Document understanding data:
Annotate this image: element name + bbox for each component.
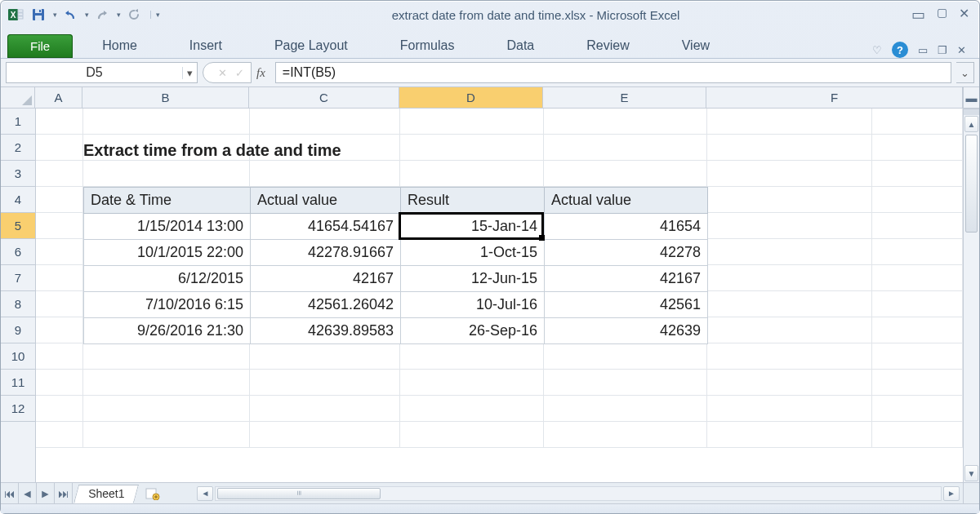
scroll-down-button[interactable]: ▼ [964,465,978,481]
row-header-3[interactable]: 3 [1,161,35,187]
vertical-scrollbar[interactable]: ▲ ▼ [963,109,979,482]
table-row: 6/12/2015 42167 12-Jun-15 42167 [84,266,708,292]
cell-D8[interactable]: 10-Jul-16 [401,292,545,318]
th-actual2[interactable]: Actual value [545,188,708,214]
redo-button[interactable] [92,5,112,24]
cell-E5[interactable]: 41654 [545,214,708,240]
row-header-10[interactable]: 10 [1,343,35,370]
name-box[interactable]: D5 ▾ [6,62,198,83]
tab-insert[interactable]: Insert [175,33,237,58]
cell-D7[interactable]: 12-Jun-15 [401,266,545,292]
cell-E7[interactable]: 42167 [545,266,708,292]
scroll-right-button[interactable]: ► [943,486,960,501]
row-header-2[interactable]: 2 [1,135,35,161]
cell-B9[interactable]: 9/26/2016 21:30 [84,318,251,344]
row-header-12[interactable]: 12 [1,396,35,422]
new-sheet-button[interactable] [141,483,164,503]
row-header-7[interactable]: 7 [1,265,35,291]
row-header-5[interactable]: 5 [1,213,35,239]
col-header-C[interactable]: C [249,87,399,108]
cell-C6[interactable]: 42278.91667 [251,240,401,266]
select-all-corner[interactable] [1,87,35,109]
row-header-11[interactable]: 11 [1,370,35,396]
redo-dropdown[interactable]: ▾ [117,11,121,19]
expand-formula-bar[interactable]: ⌄ [956,62,974,83]
svg-rect-4 [18,16,23,19]
col-header-B[interactable]: B [82,87,249,108]
row-header-9[interactable]: 9 [1,317,35,343]
fx-icon[interactable]: fx [256,66,265,80]
scroll-up-button[interactable]: ▲ [964,116,978,132]
cell-D9[interactable]: 26-Sep-16 [401,318,545,344]
tab-review[interactable]: Review [572,33,644,58]
cell-E6[interactable]: 42278 [545,240,708,266]
qat-customize[interactable]: ▾ [150,11,160,19]
th-datetime[interactable]: Date & Time [84,188,251,214]
quick-access-toolbar: X ▾ ▾ ▾ ▾ [6,5,160,24]
formula-input[interactable]: =INT(B5) [275,62,951,83]
cell-D6[interactable]: 1-Oct-15 [401,240,545,266]
th-actual1[interactable]: Actual value [251,188,401,214]
cell-D5[interactable]: 15-Jan-14 [401,214,545,240]
ribbon-minimize-chevron[interactable]: ♡ [872,44,882,56]
horizontal-scrollbar[interactable]: ◄ ► [197,483,960,503]
undo-dropdown[interactable]: ▾ [85,11,89,19]
tab-pagelayout[interactable]: Page Layout [260,33,363,58]
undo-button[interactable] [60,5,80,24]
name-box-value[interactable]: D5 [7,65,182,80]
sheet-nav-first[interactable]: ⏮ [1,483,19,503]
cell-E8[interactable]: 42561 [545,292,708,318]
cell-grid[interactable]: Extract time from a date and time Date &… [36,109,963,482]
scroll-left-button[interactable]: ◄ [197,486,213,501]
sheet-nav-prev[interactable]: ◄ [19,483,37,503]
minimize-button[interactable]: ▭ [911,6,925,24]
cell-C5[interactable]: 41654.54167 [251,214,401,240]
hscroll-track[interactable] [215,486,942,501]
row-header-6[interactable]: 6 [1,239,35,265]
tab-home[interactable]: Home [87,33,152,58]
maximize-button[interactable]: ▢ [937,6,947,24]
column-split-handle[interactable]: ▬ [963,87,979,109]
cell-C7[interactable]: 42167 [251,266,401,292]
qat-save-dropdown[interactable]: ▾ [53,11,57,19]
sheet-nav-last[interactable]: ⏭ [55,483,73,503]
row-header-8[interactable]: 8 [1,291,35,317]
cell-B7[interactable]: 6/12/2015 [84,266,251,292]
repeat-button[interactable] [124,5,144,24]
cell-C8[interactable]: 42561.26042 [251,292,401,318]
cell-B8[interactable]: 7/10/2016 6:15 [84,292,251,318]
vsplit-handle[interactable] [964,109,979,115]
file-tab[interactable]: File [7,34,73,58]
vscroll-thumb[interactable] [965,135,978,233]
help-button[interactable]: ? [892,42,908,58]
col-header-D[interactable]: D [399,87,543,108]
formula-bar: D5 ▾ ✕✓ fx =INT(B5) ⌄ [1,59,979,87]
cell-C9[interactable]: 42639.89583 [251,318,401,344]
vscroll-track[interactable] [964,133,979,464]
tab-view[interactable]: View [667,33,724,58]
cell-E9[interactable]: 42639 [545,318,708,344]
svg-rect-8 [39,10,41,12]
sheet-nav-next[interactable]: ► [37,483,55,503]
cell-B6[interactable]: 10/1/2015 22:00 [84,240,251,266]
workbook-restore[interactable]: ❐ [938,44,947,56]
sheet-tab-active[interactable]: Sheet1 [74,485,140,503]
row-header-4[interactable]: 4 [1,187,35,213]
insert-function-button[interactable]: ✕✓ [203,62,252,83]
col-header-F[interactable]: F [706,87,963,108]
hscroll-thumb[interactable] [217,488,381,499]
row-header-1[interactable]: 1 [1,109,35,135]
excel-icon[interactable]: X [6,5,25,24]
tab-formulas[interactable]: Formulas [385,33,470,58]
th-result[interactable]: Result [401,188,545,214]
sheet-tab-bar: ⏮ ◄ ► ⏭ Sheet1 ◄ ► [1,482,979,503]
col-header-E[interactable]: E [543,87,706,108]
close-button[interactable]: ✕ [959,6,969,24]
save-button[interactable] [29,5,48,24]
workbook-close[interactable]: ✕ [957,44,966,56]
workbook-minimize[interactable]: ▭ [918,44,928,56]
col-header-A[interactable]: A [35,87,82,108]
tab-data[interactable]: Data [492,33,549,58]
name-box-dropdown[interactable]: ▾ [182,67,197,79]
cell-B5[interactable]: 1/15/2014 13:00 [84,214,251,240]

- Your objective
A complete answer lists each line of the data that holds the word "icon".

- Expected output
fx-icon[interactable]: fx [256,66,265,80]
excel-icon[interactable]: X [6,5,25,24]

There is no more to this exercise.